PROMPT | The response should consist solely of the lines running from the line with "TENHA UMA NAVEGAÇÃO" to the end of the data, retyped exactly.

ENTRIES PROVIDED |
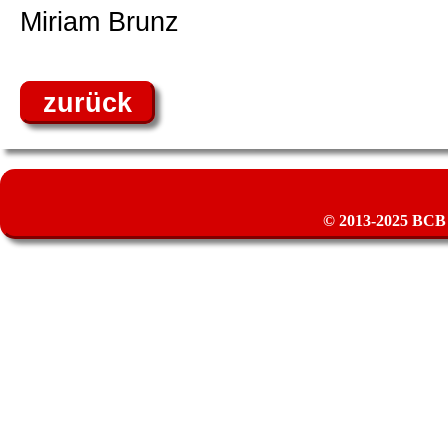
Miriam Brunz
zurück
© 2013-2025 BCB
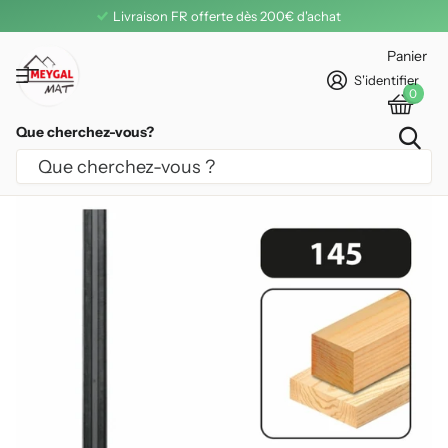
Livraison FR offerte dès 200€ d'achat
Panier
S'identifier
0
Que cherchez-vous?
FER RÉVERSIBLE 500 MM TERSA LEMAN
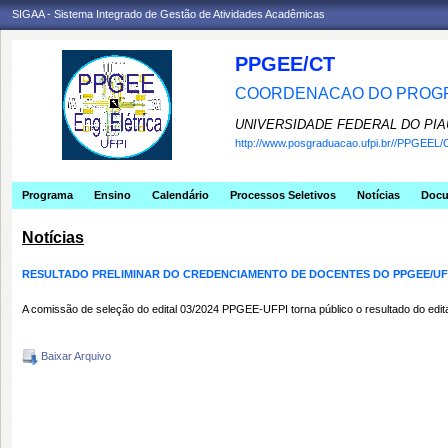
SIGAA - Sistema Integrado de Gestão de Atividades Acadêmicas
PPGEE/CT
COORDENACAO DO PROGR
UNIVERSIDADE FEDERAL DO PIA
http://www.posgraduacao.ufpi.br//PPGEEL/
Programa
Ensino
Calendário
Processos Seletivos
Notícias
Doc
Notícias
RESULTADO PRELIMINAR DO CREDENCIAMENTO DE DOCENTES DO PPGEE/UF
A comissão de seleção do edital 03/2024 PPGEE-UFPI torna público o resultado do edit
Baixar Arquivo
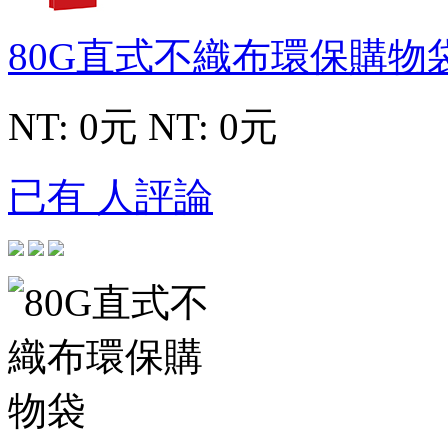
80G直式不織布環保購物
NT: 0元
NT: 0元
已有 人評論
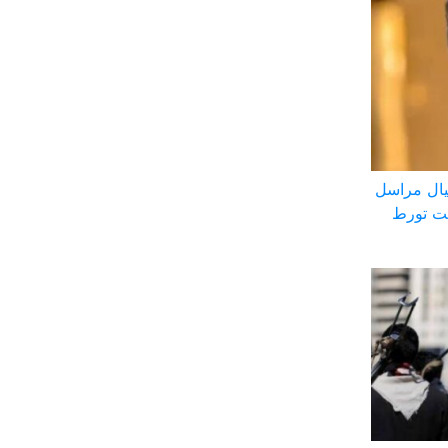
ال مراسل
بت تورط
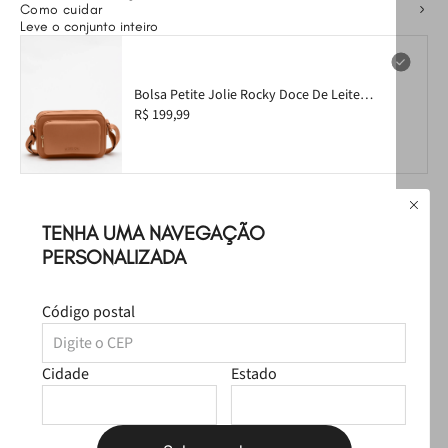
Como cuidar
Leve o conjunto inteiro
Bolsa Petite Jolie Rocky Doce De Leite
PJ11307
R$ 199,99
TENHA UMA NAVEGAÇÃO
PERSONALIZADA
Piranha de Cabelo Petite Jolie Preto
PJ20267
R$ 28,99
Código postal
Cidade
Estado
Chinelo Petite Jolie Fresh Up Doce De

RESULT OF THIS TASK |
TENHA UMA NAVEGAÇÃO
PERSONALIZADA
Piranha de Cabelo Petite Jolie Preto
PJ20267
R$ 28,99
Código postal
Cidade
Estado
Chinelo Petite Jolie Fresh Up Doce De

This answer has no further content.